## Your assignment
Starting from the line that holds "Συμπαραστάτης του δημότη και της επιχείρησης", output exactly each line through the end of the listing. Do not copy pictures.

## Data records
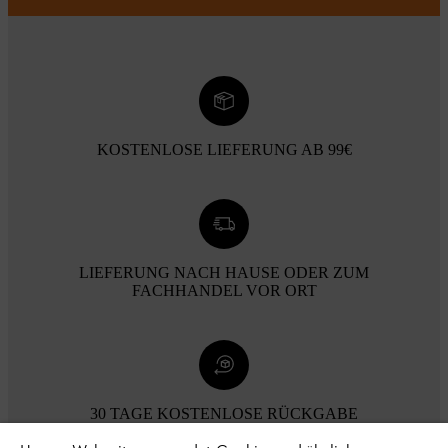
KOSTENLOSE LIEFERUNG AB 99€
LIEFERUNG NACH HAUSE ODER ZUM
FACHHANDEL VOR ORT
30 TAGE KOSTENLOSE RÜCKGABE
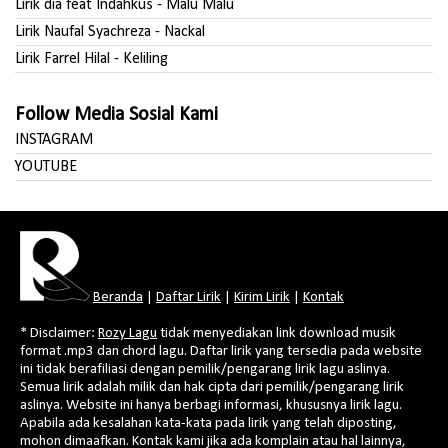
Lirik dia feat Indahkus - Malu Malu
Lirik Naufal Syachreza - Nackal
Lirik Farrel Hilal - Keliling
Follow Media Sosial Kami
INSTAGRAM
YOUTUBE
Beranda
|
Daftar Lirik
|
Kirim Lirik
|
Kontak
* Disclaimer:
Rozy Lagu
tidak menyediakan link download musik
format .mp3 dan chord lagu. Daftar lirik yang tersedia pada website
ini tidak berafiliasi dengan pemilik/pengarang lirik lagu aslinya.
Semua lirik adalah milik dan hak cipta dari pemilik/pengarang lirik
aslinya. Website ini hanya berbagi informasi, khususnya lirik lagu.
Apabila ada kesalahan kata-kata pada lirik yang telah diposting,
mohon dimaafkan. Kontak kami jika ada komplain atau hal lainnya,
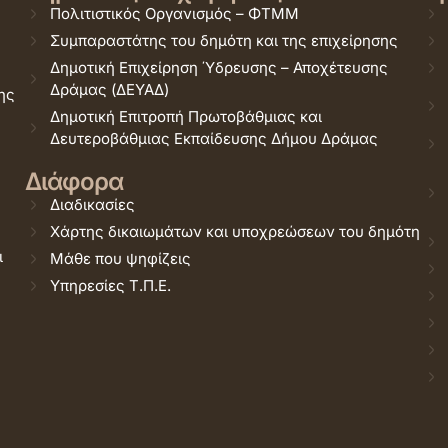
Πολιτιστικός Οργανισμός – ΦΤΜΜ
Συμπαραστάτης του δημότη και της επιχείρησης
Δημοτική Επιχείρηση Ύδρευσης – Αποχέτευσης
Δράμας (ΔΕΥΑΔ)
ης
Δημοτική Επιτροπή Πρωτοβάθμιας και
Δευτεροβάθμιας Εκπαίδευσης Δήμου Δράμας
Διάφορα
Διαδικασίες
Χάρτης δικαιωμάτων και υποχρεώσεων του δημότη
ι
Μάθε που ψηφίζεις
Υπηρεσίες Τ.Π.Ε.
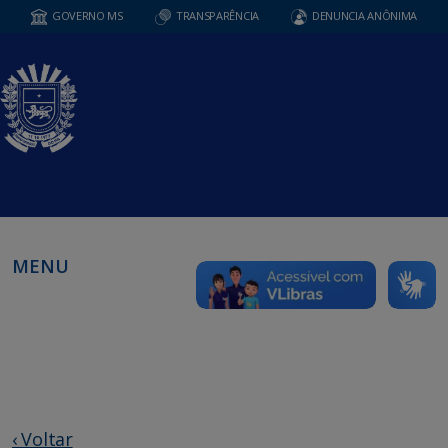
GOVERNO MS
TRANSPARÊNCIA
DENUNCIA ANÔNIMA
MENU
‹ Voltar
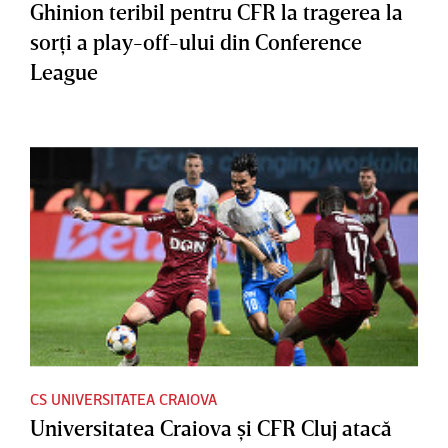
Ghinion teribil pentru CFR la tragerea la
sorţi a play-off-ului din Conference
League
CS UNIVERSITATEA CRAIOVA
Universitatea Craiova şi CFR Cluj atacă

## Written answer
Συμπαραστάτης του δημότη και της επιχείρησης
Δημοτική Επιχείρηση Ύδρευσης – Αποχέτευσης
Δράμας (ΔΕΥΑΔ)
ης
Δημοτική Επιτροπή Πρωτοβάθμιας και
Δευτεροβάθμιας Εκπαίδευσης Δήμου Δράμας
Διάφορα
Διαδικασίες
Χάρτης δικαιωμάτων και υποχρεώσεων του δημότη
ι
Μάθε που ψηφίζεις
Υπηρεσίες Τ.Π.Ε.
GOVERNO MS
TRANSPARÊNCIA
DENUNCIA ANÔNIMA
MENU
‹ Voltar
Ghinion teribil pentru CFR la tragerea la
sorţi a play-off-ului din Conference
League
CS UNIVERSITATEA CRAIOVA
Universitatea Craiova şi CFR Cluj atacă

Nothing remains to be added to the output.